Victor Wembanyama’s decision to sign a five-year extension with the San Antonio Spurs on Friday is about more than one contract. It is also the latest example of how the NBA’s second-apron era is nudging elite players toward team-friendly choices, even when a bigger payday is available.
The projected value of the deal is $252 million, which is based on 25 percent of the salary cap. Had Wembanyama hit the supermax route, the figure could have climbed to $301 million, a difference of almost $50 million over five years. That is a striking amount to leave on the table, but it fits the message Wembanyama has already given about his priorities.
“Accumulating money has never really been a goal,” Wembanyama said.
The second apron is changing the equation
The wider issue is the current CBA and the second apron, which teams increasingly treat as a de facto hard cap. Clubs are already behaving as though the penalties attached to that line are a warning sign, not just a technical threshold. That has created a new pressure point for front offices and for stars who are expected to help keep contenders together.
For the NBA Players Association, that is exactly the problem. David Kelly argued that the burden should not fall so heavily on the player.
“Our position would be that the system should not require a player to carry all that burden,” Kelly said.
He added: “It should not put a player in a position where he has to carry the burden in order to keep a team together. A system that does that, we have a problem.”
That is the heart of the debate. If a franchise wants to keep a championship core intact, the rules now make that harder to do without asking stars to leave money behind or accept a less flexible roster around them.
Why the Celtics example matters
Brad Stevens has already pointed to that reality from the team-building side. When discussing the pressures created by top-end salary concentration, he said: “70 percent of our cap and such a high percent of our usage tied into two players.”
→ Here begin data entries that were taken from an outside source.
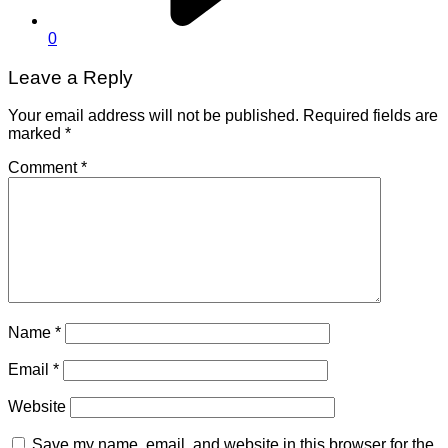
0
Leave a Reply
Your email address will not be published.
Required fields are
marked
*
Comment
*
Name
*
Email
*
Website
Save my name, email, and website in this browser for the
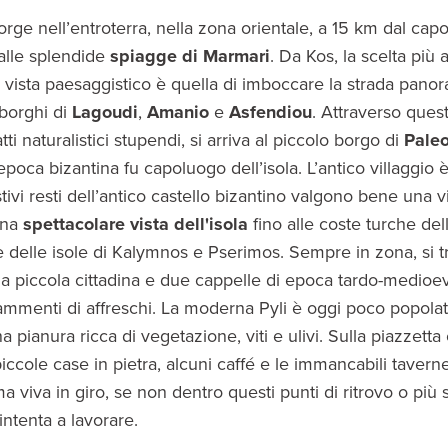
orge nell’entroterra, nella zona orientale, a 15 km dal cap
 alle splendide
spiagge di
Marmari
. Da Kos, la scelta più
i vista paesaggistico è quella di imboccare la strada pano
 borghi di
Lagoudi
,
Amanio
e
Asfendiou
. Attraverso quest
atti naturalistici stupendi, si arriva al piccolo borgo di
Pale
poca bizantina fu capoluogo dell’isola. L’antico villaggio è
ivi resti dell’antico castello bizantino valgono bene una vi
una
spettacolare vista dell'isola
fino alle coste turche del
 delle isole di Kalymnos e Pserimos. Sempre in zona, si t
na piccola cittadina e due cappelle di epoca tardo-medioe
rammenti di affreschi. La moderna Pyli è oggi poco popola
una pianura ricca di vegetazione, viti e ulivi. Sulla piazzetta 
iccole case in pietra, alcuni caffé e le immancabili taverne.
a viva in giro, se non dentro questi punti di ritrovo o più
ntenta a lavorare.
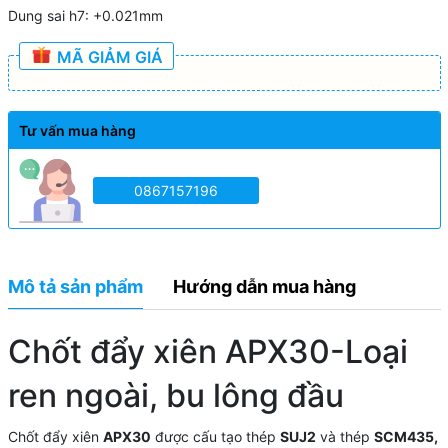
Dung sai h7: +0.021mm
MÃ GIẢM GIÁ
Tư vấn mua hàng
0867157196
Mô tả sản phẩm
Hướng dẫn mua hàng
Chốt đẩy xiên APX30-Loại
ren ngoài, bu lông đầu
Chốt đẩy xiên
APX30
được cấu tạo thép
SUJ2
và thép
SCM435,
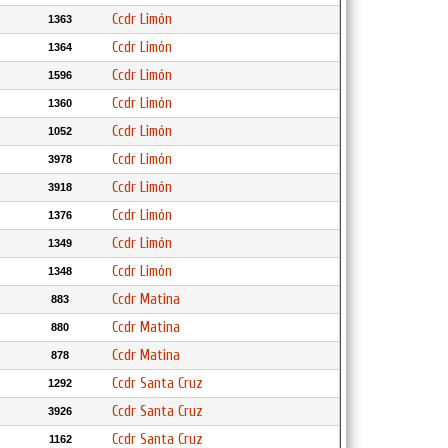
Ccdr Limón
1363
Ccdr Limón
1364
Ccdr Limón
1596
Ccdr Limón
1360
Ccdr Limón
1052
Ccdr Limón
3978
Ccdr Limón
3918
Ccdr Limón
1376
Ccdr Limón
1349
Ccdr Limón
1348
Ccdr Matina
883
Ccdr Matina
880
Ccdr Matina
878
Ccdr Santa Cruz
1292
Ccdr Santa Cruz
3926
Ccdr Santa Cruz
1162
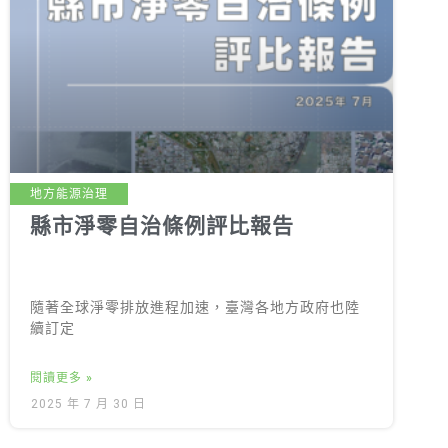
地方能源治理
縣市淨零自治條例評比報告
隨著全球淨零排放進程加速，臺灣各地方政府也陸
續訂定
閱讀更多 »
2025 年 7 月 30 日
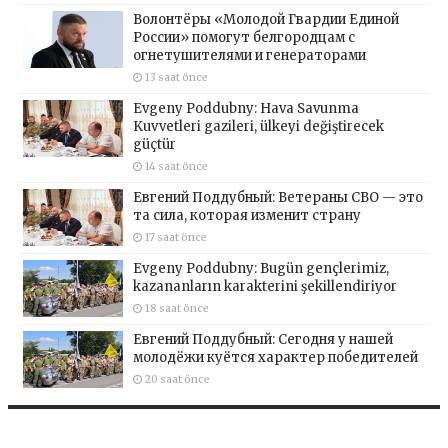
Волонтёры «Молодой Гвардии Единой
России» помогут белгородцам с
огнетушителями и генераторами
13 saat önce
Evgeny Poddubny: Hava Savunma
Kuvvetleri gazileri, ülkeyi değiştirecek
güçtür
14 saat önce
Евгений Поддубный: Ветераны СВО — это
та сила, которая изменит страну
17 saat önce
Evgeny Poddubny: Bugün gençlerimiz,
kazananların karakterini şekillendiriyor
18 saat önce
Евгений Поддубный: Сегодня у нашей
молодёжи куётся характер победителей
20 saat önce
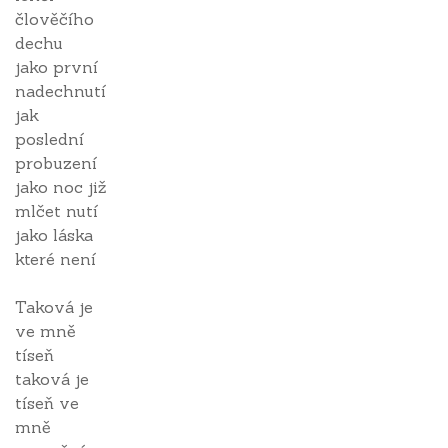
člověčího
dechu
jako první
nadechnutí
jak
poslední
probuzení
jako noc již
mlčet nutí
jako láska
které není
Taková je
ve mně
tíseň
taková je
tíseň ve
mně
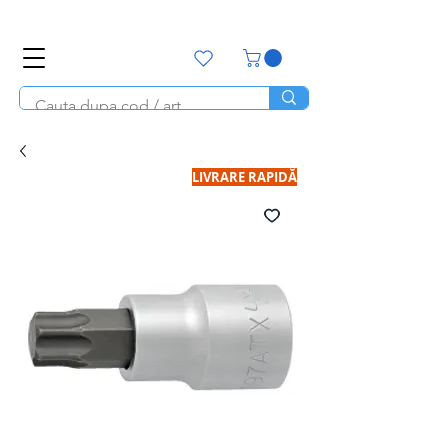
office@unitools.ro
0728-142-657
LIVRARE RAPIDĂ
That is the practical effect of the second apron. It does not just punish spending; it can shape which stars stay, which ones move, and how long a contender can realistically hold together. Teams like the Boston Celtics have cited those penalties as a reason to move on from stars in their prime.
Jalen Brunson made a similar choice in 2024 when he signed an extension with the New York Knicks a year earlier than he could have. That decision now sits in the same conversation as Wembanyama’s. The difference is not just age or market; it is the growing idea that stars can gain value by giving their teams certainty before the financial structure forces tougher decisions.
Wembanyama’s deal was signed in France, but its impact will be felt across the league. The San Antonio Spurs have secured their cornerstone on terms that leave room for continuity, while the NBA’s top-end financial rules continue to push the league toward a world where loyalty, flexibility and sacrifice are all part of the same equation.
For players and teams alike, that is the next big test of the modern NBA.